- Problem statement
Among the lines of the data, copy those that hold "Light".

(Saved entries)
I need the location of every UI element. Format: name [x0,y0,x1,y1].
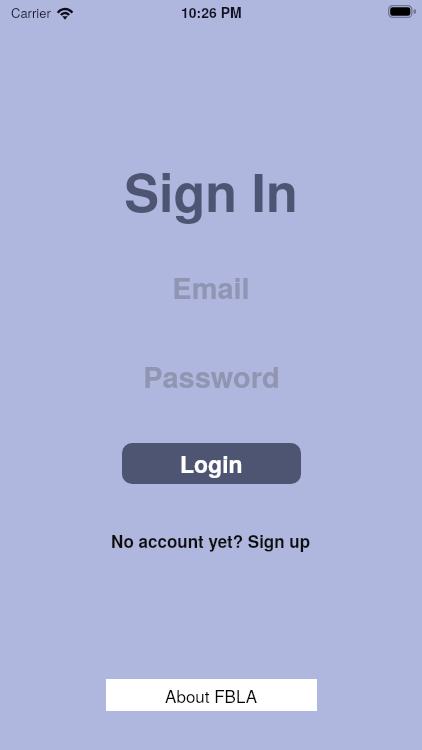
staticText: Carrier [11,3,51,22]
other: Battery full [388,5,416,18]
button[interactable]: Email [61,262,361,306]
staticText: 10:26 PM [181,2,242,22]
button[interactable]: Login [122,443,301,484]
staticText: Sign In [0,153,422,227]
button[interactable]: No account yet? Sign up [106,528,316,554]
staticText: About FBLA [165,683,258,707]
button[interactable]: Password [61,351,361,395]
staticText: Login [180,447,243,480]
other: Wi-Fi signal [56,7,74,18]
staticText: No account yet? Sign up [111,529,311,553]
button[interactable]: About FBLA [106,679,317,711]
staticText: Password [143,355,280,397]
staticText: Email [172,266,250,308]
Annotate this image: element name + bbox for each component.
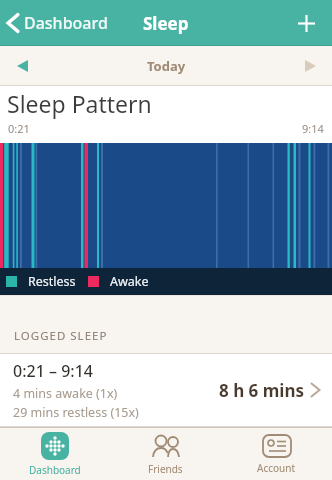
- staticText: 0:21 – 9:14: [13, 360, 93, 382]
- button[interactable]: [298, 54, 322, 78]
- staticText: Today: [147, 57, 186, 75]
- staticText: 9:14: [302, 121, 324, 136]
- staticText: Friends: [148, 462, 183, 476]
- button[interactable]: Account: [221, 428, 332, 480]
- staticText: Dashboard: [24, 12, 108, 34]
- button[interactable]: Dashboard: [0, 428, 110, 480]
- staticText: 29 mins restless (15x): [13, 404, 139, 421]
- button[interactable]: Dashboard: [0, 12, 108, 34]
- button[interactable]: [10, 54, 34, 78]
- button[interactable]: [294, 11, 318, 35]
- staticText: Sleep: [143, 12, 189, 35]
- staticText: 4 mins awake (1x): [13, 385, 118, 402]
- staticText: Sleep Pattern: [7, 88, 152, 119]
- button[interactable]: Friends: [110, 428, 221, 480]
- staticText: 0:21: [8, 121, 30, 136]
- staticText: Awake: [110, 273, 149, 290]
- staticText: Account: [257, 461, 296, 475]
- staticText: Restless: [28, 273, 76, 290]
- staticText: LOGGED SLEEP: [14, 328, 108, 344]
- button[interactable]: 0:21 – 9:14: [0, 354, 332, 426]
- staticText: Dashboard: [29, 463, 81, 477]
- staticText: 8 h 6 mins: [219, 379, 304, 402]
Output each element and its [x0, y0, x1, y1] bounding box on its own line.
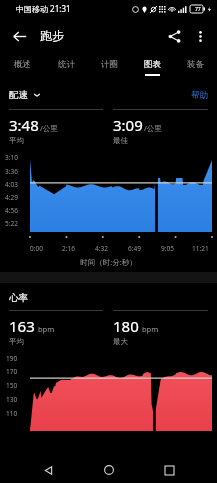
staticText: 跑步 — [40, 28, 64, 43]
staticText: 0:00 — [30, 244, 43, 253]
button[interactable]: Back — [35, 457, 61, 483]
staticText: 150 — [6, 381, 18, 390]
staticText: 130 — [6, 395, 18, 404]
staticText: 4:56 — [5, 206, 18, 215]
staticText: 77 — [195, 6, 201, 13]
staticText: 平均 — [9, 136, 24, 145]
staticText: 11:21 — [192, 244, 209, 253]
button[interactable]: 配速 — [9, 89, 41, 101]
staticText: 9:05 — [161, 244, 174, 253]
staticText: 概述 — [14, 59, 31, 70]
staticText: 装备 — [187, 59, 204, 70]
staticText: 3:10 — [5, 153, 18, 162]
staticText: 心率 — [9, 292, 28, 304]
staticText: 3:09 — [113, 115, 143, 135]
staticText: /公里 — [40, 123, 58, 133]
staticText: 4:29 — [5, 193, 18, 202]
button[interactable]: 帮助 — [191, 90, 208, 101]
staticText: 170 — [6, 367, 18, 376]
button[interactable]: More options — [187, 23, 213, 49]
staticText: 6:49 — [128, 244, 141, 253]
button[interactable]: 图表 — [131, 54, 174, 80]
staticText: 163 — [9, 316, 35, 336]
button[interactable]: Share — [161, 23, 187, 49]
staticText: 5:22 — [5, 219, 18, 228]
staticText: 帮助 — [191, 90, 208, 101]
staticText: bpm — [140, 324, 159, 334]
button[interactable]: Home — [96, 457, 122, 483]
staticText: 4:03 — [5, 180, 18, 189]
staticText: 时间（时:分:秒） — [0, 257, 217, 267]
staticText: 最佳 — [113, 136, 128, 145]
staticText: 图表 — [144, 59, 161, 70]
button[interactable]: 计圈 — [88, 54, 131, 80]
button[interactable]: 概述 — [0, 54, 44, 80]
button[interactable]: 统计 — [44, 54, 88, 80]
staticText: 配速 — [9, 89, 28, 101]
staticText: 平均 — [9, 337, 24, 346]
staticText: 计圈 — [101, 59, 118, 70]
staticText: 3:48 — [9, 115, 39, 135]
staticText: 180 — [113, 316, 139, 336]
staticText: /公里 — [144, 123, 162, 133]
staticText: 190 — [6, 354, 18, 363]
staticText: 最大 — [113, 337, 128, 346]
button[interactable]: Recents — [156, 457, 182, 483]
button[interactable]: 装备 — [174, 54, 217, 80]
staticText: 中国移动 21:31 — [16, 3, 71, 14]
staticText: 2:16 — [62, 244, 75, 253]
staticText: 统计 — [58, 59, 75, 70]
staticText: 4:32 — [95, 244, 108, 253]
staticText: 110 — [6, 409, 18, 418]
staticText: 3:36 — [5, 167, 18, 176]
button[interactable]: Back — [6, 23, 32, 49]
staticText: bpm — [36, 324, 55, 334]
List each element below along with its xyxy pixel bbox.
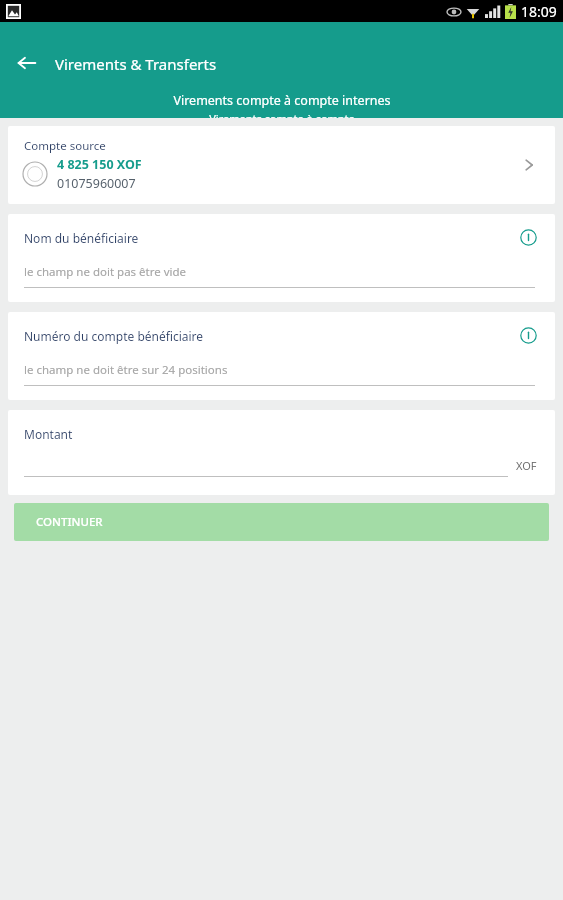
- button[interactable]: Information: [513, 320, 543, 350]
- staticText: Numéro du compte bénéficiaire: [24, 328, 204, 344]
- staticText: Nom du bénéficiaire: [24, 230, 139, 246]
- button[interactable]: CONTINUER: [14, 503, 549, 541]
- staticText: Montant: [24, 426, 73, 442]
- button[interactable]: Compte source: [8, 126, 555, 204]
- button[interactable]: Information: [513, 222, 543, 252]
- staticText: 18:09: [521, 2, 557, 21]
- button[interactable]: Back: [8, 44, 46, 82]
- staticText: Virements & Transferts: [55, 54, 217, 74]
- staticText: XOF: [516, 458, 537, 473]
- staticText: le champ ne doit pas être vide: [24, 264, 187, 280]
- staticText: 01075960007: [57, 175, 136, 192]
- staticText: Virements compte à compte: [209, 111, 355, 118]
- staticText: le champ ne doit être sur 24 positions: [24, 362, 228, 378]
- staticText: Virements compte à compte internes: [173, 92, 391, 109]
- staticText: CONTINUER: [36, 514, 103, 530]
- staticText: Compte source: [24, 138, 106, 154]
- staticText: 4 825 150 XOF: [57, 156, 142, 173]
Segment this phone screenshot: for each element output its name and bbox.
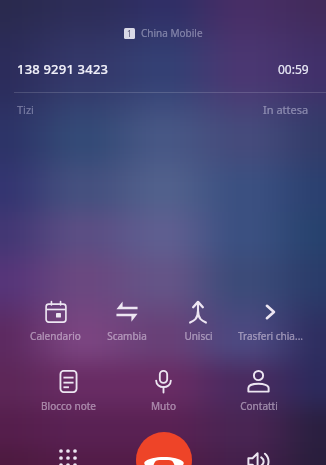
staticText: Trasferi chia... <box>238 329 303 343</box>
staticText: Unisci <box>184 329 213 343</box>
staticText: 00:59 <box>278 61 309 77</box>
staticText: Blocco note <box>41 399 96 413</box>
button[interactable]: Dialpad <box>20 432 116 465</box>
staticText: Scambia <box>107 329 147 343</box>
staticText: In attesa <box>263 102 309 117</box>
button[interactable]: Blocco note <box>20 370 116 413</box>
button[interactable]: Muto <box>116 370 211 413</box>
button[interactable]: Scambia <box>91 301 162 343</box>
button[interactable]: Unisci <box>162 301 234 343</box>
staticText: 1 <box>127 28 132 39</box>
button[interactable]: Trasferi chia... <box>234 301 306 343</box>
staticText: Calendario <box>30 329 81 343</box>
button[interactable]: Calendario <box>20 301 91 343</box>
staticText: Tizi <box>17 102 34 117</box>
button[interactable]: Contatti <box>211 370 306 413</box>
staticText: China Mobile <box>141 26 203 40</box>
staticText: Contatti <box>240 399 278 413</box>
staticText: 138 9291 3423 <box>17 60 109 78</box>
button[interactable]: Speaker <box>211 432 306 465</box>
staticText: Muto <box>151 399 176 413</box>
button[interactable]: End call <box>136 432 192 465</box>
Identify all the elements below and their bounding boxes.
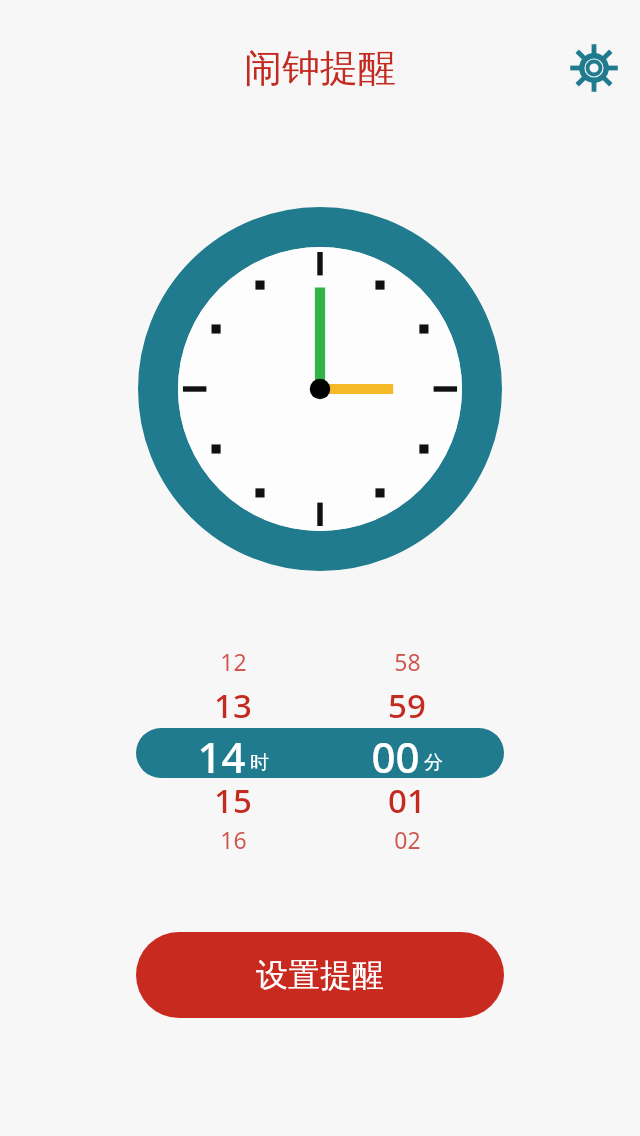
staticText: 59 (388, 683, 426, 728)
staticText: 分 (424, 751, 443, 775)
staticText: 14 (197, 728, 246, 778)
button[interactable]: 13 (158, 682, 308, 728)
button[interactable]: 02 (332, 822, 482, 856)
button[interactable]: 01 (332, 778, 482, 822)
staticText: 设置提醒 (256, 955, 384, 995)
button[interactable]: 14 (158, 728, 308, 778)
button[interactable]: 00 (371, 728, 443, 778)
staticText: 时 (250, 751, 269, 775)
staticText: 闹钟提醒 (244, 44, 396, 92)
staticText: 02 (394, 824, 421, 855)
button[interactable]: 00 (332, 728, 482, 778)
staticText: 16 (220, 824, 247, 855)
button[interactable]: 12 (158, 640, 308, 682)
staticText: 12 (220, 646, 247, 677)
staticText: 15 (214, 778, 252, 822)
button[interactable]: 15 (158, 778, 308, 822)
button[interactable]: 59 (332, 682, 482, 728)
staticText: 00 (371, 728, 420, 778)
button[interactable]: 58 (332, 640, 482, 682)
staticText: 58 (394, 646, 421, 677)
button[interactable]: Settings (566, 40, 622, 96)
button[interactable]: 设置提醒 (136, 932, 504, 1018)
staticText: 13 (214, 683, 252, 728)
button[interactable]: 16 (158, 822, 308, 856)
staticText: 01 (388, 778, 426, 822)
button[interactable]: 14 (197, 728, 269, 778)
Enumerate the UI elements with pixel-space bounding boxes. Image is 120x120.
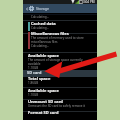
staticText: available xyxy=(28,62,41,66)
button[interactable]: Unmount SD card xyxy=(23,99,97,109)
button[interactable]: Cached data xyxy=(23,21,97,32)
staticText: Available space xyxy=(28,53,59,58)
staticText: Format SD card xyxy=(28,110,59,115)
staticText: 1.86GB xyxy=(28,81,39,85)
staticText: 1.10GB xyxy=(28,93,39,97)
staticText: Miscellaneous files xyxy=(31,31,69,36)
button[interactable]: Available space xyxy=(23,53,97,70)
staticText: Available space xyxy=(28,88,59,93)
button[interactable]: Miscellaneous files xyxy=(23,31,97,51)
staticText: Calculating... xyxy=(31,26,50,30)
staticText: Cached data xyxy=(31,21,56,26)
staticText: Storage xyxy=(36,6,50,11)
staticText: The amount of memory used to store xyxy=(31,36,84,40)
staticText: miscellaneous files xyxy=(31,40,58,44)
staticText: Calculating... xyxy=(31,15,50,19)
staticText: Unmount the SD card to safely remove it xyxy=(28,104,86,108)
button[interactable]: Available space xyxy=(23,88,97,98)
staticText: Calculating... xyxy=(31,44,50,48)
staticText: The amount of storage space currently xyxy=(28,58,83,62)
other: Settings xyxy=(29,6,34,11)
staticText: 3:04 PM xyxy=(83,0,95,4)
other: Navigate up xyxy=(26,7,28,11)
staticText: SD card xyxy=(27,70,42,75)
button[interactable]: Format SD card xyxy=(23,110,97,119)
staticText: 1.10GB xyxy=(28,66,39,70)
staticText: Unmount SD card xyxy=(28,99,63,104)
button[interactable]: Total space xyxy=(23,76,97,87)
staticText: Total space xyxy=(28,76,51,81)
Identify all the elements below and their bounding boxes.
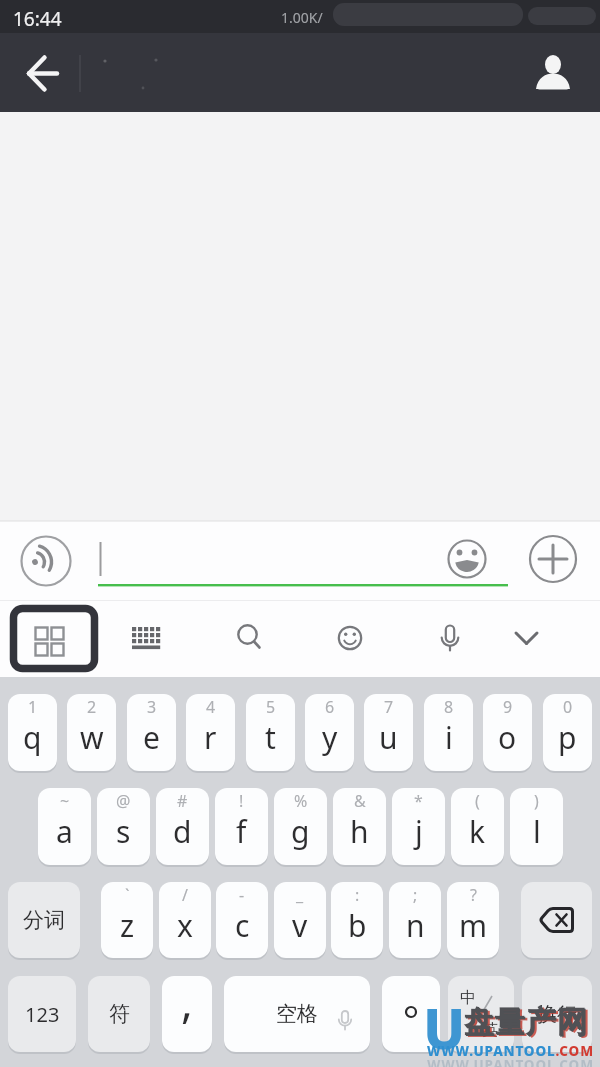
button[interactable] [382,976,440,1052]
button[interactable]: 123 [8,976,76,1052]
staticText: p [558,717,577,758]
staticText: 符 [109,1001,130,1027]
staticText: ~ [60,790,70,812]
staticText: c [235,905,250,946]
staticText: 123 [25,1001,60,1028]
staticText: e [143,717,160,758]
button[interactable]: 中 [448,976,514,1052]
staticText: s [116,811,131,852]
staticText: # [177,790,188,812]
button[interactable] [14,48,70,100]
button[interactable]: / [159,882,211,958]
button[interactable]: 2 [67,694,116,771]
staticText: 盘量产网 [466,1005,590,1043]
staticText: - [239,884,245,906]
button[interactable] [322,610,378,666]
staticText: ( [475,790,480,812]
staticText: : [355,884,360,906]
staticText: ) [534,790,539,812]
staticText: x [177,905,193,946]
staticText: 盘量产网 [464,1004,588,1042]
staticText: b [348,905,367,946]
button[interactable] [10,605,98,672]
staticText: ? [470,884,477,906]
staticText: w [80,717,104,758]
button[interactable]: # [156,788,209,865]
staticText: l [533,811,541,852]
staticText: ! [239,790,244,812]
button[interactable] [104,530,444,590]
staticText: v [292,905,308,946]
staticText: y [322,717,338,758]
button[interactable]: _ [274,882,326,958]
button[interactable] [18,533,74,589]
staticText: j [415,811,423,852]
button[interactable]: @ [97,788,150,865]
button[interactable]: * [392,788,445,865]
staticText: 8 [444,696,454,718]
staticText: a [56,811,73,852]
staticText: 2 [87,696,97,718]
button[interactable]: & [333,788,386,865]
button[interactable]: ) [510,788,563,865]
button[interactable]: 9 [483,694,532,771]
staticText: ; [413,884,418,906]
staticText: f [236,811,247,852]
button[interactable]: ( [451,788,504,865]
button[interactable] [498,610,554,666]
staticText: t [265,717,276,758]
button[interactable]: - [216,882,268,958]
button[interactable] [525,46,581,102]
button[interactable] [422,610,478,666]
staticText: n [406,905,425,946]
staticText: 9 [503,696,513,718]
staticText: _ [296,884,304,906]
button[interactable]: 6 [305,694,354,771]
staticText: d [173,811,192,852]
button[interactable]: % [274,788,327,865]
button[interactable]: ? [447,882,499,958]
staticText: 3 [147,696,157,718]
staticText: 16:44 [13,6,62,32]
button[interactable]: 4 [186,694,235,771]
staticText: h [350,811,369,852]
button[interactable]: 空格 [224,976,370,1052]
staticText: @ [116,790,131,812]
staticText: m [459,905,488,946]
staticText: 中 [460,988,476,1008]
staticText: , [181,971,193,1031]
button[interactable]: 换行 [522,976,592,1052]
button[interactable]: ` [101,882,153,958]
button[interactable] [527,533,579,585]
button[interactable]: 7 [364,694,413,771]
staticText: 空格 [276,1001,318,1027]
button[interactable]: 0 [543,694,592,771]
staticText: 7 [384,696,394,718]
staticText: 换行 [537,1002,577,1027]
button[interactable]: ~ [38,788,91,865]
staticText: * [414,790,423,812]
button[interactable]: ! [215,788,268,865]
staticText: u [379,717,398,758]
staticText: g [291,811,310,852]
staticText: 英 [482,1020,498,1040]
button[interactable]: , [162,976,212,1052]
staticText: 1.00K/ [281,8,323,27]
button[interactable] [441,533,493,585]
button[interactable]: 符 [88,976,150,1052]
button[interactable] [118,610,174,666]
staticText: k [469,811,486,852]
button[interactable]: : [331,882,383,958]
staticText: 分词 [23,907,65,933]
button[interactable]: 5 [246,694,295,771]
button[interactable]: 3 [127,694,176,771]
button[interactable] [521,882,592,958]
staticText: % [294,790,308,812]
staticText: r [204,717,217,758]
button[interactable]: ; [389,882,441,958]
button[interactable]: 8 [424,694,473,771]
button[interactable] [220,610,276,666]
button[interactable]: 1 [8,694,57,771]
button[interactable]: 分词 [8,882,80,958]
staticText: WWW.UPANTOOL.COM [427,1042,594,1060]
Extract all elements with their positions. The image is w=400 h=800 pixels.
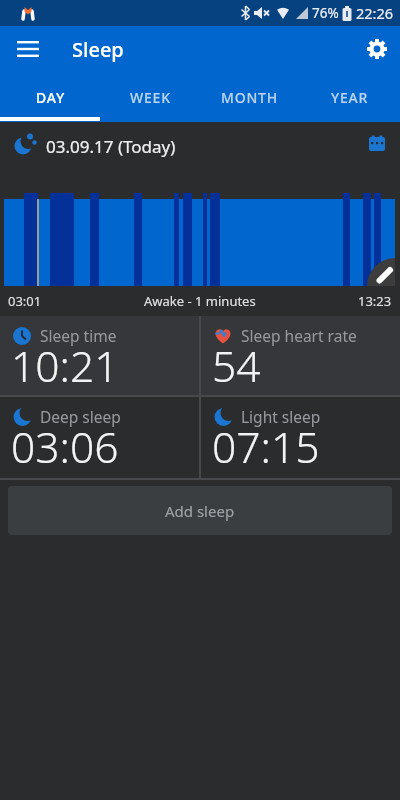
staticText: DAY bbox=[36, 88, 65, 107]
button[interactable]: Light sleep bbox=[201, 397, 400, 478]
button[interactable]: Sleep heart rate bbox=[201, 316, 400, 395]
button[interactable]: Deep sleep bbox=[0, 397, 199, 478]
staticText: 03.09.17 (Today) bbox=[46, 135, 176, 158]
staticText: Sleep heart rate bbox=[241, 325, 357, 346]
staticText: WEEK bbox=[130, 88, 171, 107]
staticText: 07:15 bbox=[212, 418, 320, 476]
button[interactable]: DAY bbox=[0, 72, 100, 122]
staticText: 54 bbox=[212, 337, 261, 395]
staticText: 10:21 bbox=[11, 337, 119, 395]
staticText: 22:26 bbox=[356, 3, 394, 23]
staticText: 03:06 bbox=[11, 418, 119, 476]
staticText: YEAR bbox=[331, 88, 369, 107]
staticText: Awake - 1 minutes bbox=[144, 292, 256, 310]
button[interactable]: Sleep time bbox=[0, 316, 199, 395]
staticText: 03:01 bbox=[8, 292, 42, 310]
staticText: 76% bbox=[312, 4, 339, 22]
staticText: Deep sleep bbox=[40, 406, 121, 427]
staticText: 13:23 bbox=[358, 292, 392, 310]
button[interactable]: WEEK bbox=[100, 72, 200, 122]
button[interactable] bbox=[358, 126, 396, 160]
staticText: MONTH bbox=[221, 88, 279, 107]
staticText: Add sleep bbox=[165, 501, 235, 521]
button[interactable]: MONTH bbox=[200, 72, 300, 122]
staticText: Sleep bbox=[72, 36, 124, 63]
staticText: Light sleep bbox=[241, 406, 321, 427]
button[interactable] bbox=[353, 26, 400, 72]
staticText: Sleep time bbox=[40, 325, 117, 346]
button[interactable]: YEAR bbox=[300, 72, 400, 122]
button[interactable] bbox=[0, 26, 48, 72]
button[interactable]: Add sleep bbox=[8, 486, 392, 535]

- Response for this exercise
button[interactable]: Light sleep bbox=[201, 397, 400, 478]
staticText: Light sleep bbox=[241, 406, 321, 427]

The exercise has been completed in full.